Pfarrer Thorsten Maruschke (T. M.) stand mir Rede und Antwort in einem Interview für Kreuz und Queer.

K. P.: Lieber Thorsten, erzähl‘ uns ein wenig über QuiKT! Wie seid ihr organisiert, wie oft, wo trefft ihr euch?

T. M.: Wir verstehen uns als offene Arbeitsgruppe, die zu queeren Themen arbeitet, die in Kirche und/oder Theologie Relevanz haben oder haben sollten. Letzteres sehen wir bei unserem derzeitigen Projekt, einer Kasualie für Trans*Menschen, die sie liturgisch-seelsorglich in ihrer Transition begleiten soll. Was danach kommt, wissen wir noch nicht. Erst einmal glauben wir, dass wir damit genug zu tun haben werden, weil doch eine Menge Unwissen, Halbwissen und Ängste zu überwinden sein werden.

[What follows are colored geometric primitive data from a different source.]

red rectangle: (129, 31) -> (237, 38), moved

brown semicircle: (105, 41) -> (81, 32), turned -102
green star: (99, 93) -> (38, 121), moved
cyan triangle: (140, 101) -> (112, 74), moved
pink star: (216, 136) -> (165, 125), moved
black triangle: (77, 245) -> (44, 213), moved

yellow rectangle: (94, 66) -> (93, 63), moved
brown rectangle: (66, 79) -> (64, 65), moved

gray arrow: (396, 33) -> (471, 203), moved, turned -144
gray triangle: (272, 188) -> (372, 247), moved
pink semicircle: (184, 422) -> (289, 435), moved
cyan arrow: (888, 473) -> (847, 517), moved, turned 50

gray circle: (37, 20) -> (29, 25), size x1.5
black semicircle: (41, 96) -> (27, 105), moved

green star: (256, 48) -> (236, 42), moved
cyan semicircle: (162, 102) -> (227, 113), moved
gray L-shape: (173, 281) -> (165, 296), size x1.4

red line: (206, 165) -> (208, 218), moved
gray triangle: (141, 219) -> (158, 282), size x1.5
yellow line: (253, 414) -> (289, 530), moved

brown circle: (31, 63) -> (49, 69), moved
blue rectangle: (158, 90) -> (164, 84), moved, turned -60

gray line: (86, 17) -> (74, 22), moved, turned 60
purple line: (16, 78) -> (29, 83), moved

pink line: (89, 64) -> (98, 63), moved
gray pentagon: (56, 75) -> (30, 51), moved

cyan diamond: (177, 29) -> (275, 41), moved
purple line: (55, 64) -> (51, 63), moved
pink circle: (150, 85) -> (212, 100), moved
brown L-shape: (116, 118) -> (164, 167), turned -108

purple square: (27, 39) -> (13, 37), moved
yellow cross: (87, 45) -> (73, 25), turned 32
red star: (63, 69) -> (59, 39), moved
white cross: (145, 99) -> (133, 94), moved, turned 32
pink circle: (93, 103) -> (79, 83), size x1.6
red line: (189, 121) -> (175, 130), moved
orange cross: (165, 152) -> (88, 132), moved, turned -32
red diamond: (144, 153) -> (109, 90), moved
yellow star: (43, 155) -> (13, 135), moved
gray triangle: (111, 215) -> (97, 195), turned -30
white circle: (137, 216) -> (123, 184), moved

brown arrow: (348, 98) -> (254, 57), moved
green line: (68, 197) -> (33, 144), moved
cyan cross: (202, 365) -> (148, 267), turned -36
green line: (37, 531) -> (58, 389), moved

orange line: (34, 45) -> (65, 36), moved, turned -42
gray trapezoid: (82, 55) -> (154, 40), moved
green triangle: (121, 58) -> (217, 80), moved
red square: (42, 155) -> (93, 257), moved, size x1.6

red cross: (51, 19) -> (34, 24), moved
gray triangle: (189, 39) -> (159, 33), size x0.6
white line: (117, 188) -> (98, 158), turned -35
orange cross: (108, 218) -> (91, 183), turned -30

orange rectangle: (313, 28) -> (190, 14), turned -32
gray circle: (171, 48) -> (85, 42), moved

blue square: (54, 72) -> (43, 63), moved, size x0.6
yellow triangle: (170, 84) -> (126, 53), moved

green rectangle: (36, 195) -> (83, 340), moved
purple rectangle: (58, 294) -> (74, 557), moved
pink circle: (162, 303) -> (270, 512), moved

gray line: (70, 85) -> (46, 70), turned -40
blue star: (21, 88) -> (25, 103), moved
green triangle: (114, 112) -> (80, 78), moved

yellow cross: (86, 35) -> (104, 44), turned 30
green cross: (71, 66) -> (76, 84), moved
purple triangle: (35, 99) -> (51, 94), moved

Wir wollen uns ab dem zweiten Halbjahr 2015 vierteljährlich zu einer Tagesveranstaltung treffen. Wir treffen uns an verschiedenen Orten in verschiedenen Städten Deutschlands. Wer hinzu kommen mag, ist herzlich willkommen. Eine Homepage quikt.de ist momentan noch im Aufbau und soll bald online gehen. In der Zwischenzeit sind wir am besten unter quikt@web.de zu erreichen.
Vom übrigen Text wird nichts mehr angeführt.